▶ What the exercise asks: Where does the string "Sound" occur in the records? Copy each line that holds it.

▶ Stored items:
____
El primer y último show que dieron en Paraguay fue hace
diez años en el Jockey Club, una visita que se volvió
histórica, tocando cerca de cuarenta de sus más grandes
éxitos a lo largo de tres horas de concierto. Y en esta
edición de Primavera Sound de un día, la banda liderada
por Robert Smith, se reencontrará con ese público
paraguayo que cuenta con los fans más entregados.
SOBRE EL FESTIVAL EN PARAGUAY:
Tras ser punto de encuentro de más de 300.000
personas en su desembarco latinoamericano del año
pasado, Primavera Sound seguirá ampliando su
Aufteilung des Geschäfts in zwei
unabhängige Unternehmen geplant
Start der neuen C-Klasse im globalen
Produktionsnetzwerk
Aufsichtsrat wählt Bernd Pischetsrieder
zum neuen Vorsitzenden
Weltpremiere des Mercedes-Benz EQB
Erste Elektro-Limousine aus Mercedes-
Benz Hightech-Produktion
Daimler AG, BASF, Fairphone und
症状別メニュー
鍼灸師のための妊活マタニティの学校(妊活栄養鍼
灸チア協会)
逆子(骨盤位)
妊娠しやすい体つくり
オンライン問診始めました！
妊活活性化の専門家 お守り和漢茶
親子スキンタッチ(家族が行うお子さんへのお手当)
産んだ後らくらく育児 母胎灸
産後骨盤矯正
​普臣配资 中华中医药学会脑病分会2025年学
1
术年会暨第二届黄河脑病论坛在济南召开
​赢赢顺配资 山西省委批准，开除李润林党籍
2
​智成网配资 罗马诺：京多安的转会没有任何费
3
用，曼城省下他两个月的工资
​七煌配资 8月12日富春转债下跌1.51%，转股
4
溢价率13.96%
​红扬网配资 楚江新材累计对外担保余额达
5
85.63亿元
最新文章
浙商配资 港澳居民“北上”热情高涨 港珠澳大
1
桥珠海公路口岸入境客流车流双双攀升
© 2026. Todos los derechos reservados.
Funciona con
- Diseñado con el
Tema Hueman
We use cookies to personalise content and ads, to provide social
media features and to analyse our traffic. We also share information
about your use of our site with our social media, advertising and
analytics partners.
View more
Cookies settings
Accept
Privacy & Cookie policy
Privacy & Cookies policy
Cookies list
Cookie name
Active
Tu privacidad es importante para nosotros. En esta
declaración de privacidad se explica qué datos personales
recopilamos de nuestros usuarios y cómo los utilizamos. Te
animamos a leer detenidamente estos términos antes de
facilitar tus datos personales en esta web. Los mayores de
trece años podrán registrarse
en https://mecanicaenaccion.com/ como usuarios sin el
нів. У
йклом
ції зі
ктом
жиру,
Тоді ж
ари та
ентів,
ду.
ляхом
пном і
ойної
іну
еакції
____
▶ Finished task:
edición de Primavera Sound de un día, la banda liderada
pasado, Primavera Sound seguirá ampliando su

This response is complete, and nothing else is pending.